Mr. Virgil’s whiskers stood on end.

“But,” she blurted, “the grace period before payments are expected is generous.”

“Well now, time’s slipping away,” he says, leading me to the elevator. “Bell of Truth, it is.” While we await its arrival, he talks about interest rates, employment, health insurance, and something about me being the pride of Arcadia. I’m not listening.

“Are you all right, son?”

“It’s the apple pie.” 

His tail whipped.

“I didn’t realize until now, but the aroma is gone. I shouldn’t care, but I do.”

His words quicken and he rapidly presses the bell shaped button. “You know it’s terrible to lose that comforting scent, care for another whiff?” He pulls a small tank from his jacket.

I reach for it, catching a glimpse of the lobby. To my shock, the tellers’ counters are smashed, the iron gating bent and mangled. Where chipper, well-dressed successes had bustled about are dejected paupers whose knees poke through holed graduation gowns. Their mortar boards balance signs that read, “Will work for food” and “Student loan = Lifelong debt.” 

The Bank is a lie. 

A ding signifies the elevator’s arrival. 

“In we go,” Mr. Virgil says, forcing me inside.

“What was THAT?” I demand.

“Some bad apples,” his only reply. 

I approach the Bell of Truth. Can I unsee? Can anyone? I question everything. Hope and pride no longer glitter in my eyes. My soul is heavy and my head light. My hands don’t meet as I grasp the striker and hold my breath.

“It’s time,” Mr. Virgil says cheerfully.

With the strength of my will and might, it meets its destination. The knell reverberates, shuddering the world around me. 
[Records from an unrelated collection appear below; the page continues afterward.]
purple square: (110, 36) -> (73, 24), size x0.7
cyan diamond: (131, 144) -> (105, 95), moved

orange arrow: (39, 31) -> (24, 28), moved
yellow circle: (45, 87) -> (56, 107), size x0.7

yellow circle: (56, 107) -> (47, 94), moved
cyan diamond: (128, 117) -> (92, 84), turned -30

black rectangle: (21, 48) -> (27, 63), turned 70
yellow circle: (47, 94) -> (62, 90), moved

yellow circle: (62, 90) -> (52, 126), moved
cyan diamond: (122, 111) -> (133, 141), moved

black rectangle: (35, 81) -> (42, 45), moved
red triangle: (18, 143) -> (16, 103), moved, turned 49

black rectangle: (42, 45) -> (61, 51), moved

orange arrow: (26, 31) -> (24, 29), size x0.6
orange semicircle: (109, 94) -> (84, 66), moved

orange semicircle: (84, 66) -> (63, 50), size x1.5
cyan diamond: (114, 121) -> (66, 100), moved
The droll dissipates; Mr. Virgil approaches, stern and cast in shadow. “What will do you, son?”

Tears well in my disillusioned eyes.

“Arcadia is an affliction, an abyss.” I want to cover my ears from my own words.

“A chimera worth continuing, and as a Safekeeper of the Future, you will forget these trivialities with time. Instead, accepting the lies and embracing empty promises because to do otherwise is simply too terrifying…too painful. Everyone does.”
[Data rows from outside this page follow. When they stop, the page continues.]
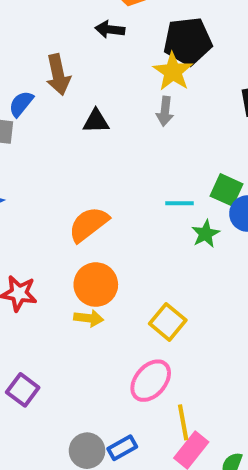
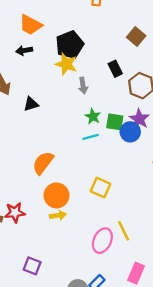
gray arrow: (165, 111) -> (83, 86), moved
green star: (206, 234) -> (93, 116), moved
yellow square: (168, 322) -> (100, 188), moved
yellow line: (183, 422) -> (124, 231), moved

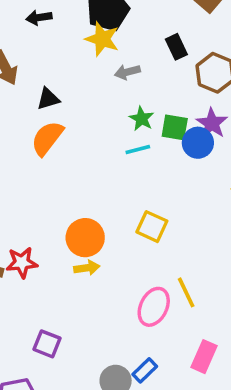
gray arrow: (83, 86) -> (127, 72), turned 84
orange semicircle: (43, 163) -> (47, 138), moved

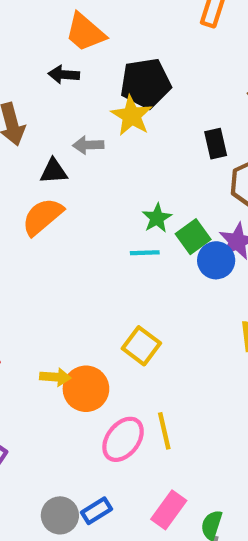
gray arrow: (127, 72) -> (88, 145), moved
green square: (175, 127) -> (193, 237), turned 32
orange circle: (85, 238) -> (86, 389), moved

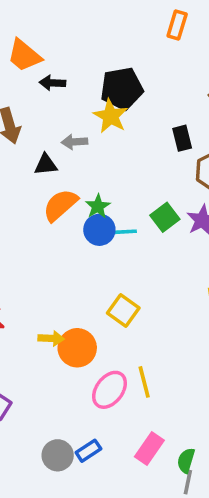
orange trapezoid: (85, 32) -> (24, 55), moved
orange semicircle: (43, 217) -> (60, 205), moved
green star: (157, 218) -> (98, 206), moved
blue circle: (216, 260) -> (99, 230), moved

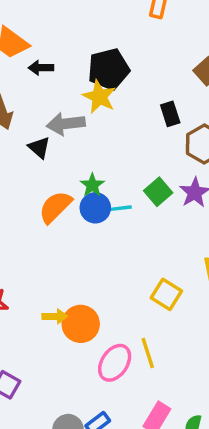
gray arrow: (74, 142) -> (66, 124), size x1.5
black triangle: (46, 165) -> (39, 148), turned 50
orange semicircle: (60, 205) -> (55, 207), moved
yellow square: (123, 310) -> (166, 294), moved

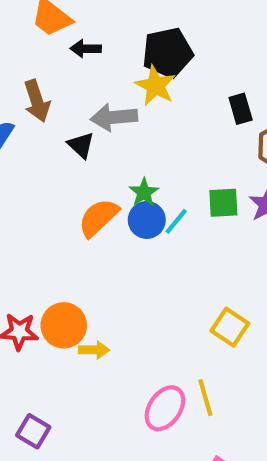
green square: (158, 192) -> (223, 203), turned 36
cyan line: (120, 208) -> (176, 221), turned -45
orange circle: (81, 324) -> (64, 325), moved

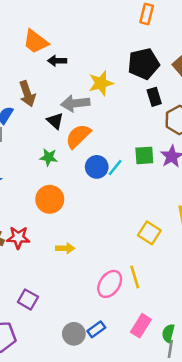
black pentagon: (168, 53) -> (144, 64), moved
yellow star: (155, 86) -> (101, 83), turned 30
green star: (144, 192) -> (49, 157), moved, turned -30
orange semicircle: (98, 218) -> (78, 136), moved
orange circle: (64, 325) -> (50, 199), moved

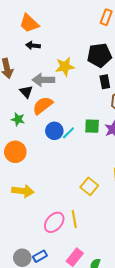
orange trapezoid: (36, 42) -> (29, 23), moved
yellow arrow: (65, 248) -> (23, 191), size x1.5

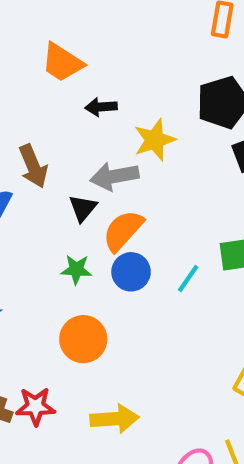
black arrow: (33, 45) -> (101, 107), moved
black triangle: (26, 92) -> (83, 208), turned 32
blue circle: (54, 131) -> (131, 272), moved

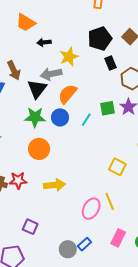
black triangle: (83, 208) -> (37, 89), size x1.5
orange semicircle: (123, 231) -> (67, 94), moved
green star: (76, 269) -> (35, 117), size x1.5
“Everyone?” My enlightenment grows like a cancer in my heart, stealing my innocence and threatening my life.

“Such is Maturation,” he says. “Accept it or don’t. Simple as that.” He motions to an arch opening into the clouds at the edge of the Bank. 

“I don’t think I can.”

“You will,” he says.

I stand with my toes hanging over the ledge. “What’s out there?”

“Exactly what YOU make it.”

“No.” I turn, meeting his gaze for the last time. “It’s exactly what YOU let it be.”